Review: Chow Mwng – Bo Rane
Bo Rane is best described as a leakage. It’s not cathartic or antagonistic. These improvisations for acoustic guitar, voice and other have a dribbling quality to them, like a viscous liquid running out of the nostrils and bubbling at the corners of the mouth. This is what happens when the muscles slacken; when social inhibition goes floppy and allows sudden inclination to tumble out of the body.
There is little to cling onto here. The guitar jerks between single-string-zig-zags and buzzing clumps of notes, trapped in what otherwise be considered an eternal “noodling” state: wedged in the margin between silence and the solidity of composition, struck by the impulse to act but not yet succumbed to the desire to create. I catch recognisable words and structures within the stream of voice and grunts (the whispered snarl of “stupid fucking idiot” during “Giz”, for example) – brief moments where the brain snags on a familiar form or slips into a repetitious loop for a minute. It’s never long before Chow Mwng slumps back into the wordless blur of lips and tongue and teeth.

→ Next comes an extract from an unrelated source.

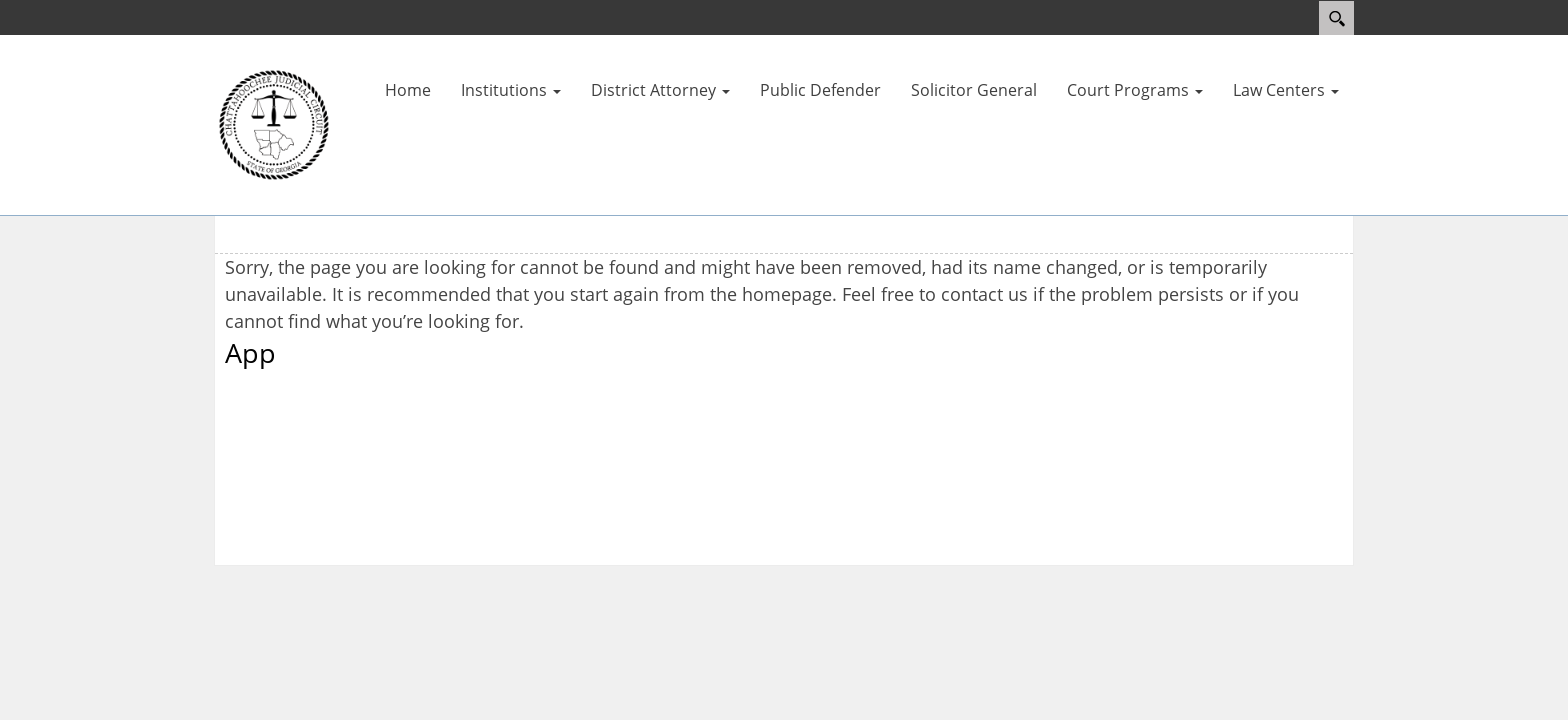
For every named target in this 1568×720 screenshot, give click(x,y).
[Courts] (274, 123)
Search (1336, 18)
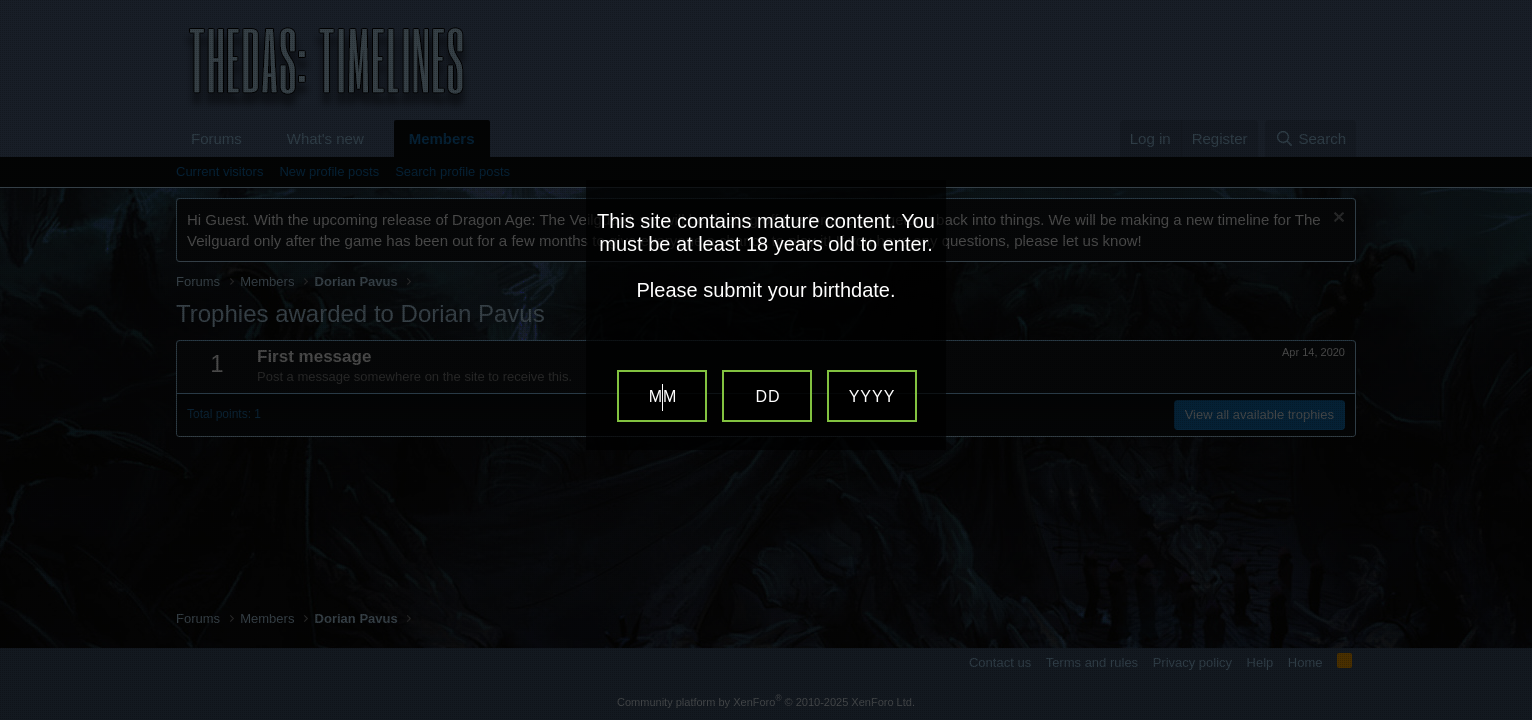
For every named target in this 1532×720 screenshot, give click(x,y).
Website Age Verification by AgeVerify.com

In the absence of hardened compositional shapes, I grab hold of the one structural thread that seems to hold strong: the cascade of causation. Each impulsive gesture, however bizarre, feels like an outgrowth of the last. Even those incoherent vocal monologues seem to strike upon phonetic themes, rolling around alternations of “m” and “l”, or constricting the throat to retain a continuous dry rasp. “Meat-tablet” seems to mimic the withered affection of an acoustic ballad for a few minutes, while the vocal duet of “Oft before concourse”, which I presume was recorded in a moving car, seems like a malformed parody of road rage, with the usual irrepressible anger swapped out for the idle unfurling of a mind in neutral. After all, Bo Rane wasn’t forced into life through the vigour of an emotional state. Rather, it redirects that stream of inner self-talk – that conversation we’re all having with ourselves every second of the day, regardless of our mood – and sends it seeping out of the mouth and hands.